### What needs to be done
The full listing should be set down exactly as it reads.

Input data section start

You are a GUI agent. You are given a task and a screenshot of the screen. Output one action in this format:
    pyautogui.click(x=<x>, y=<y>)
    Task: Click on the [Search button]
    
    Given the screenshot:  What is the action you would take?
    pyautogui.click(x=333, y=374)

Input data section end

### Solution to this exercise
You are a GUI agent. You are given a task and a screenshot of the screen. Output one action in this format:
    pyautogui.click(x=<x>, y=<y>)
    Task: Click on the [Search button]
    
    Given the screenshot:  What is the action you would take?
    pyautogui.click(x=333, y=374)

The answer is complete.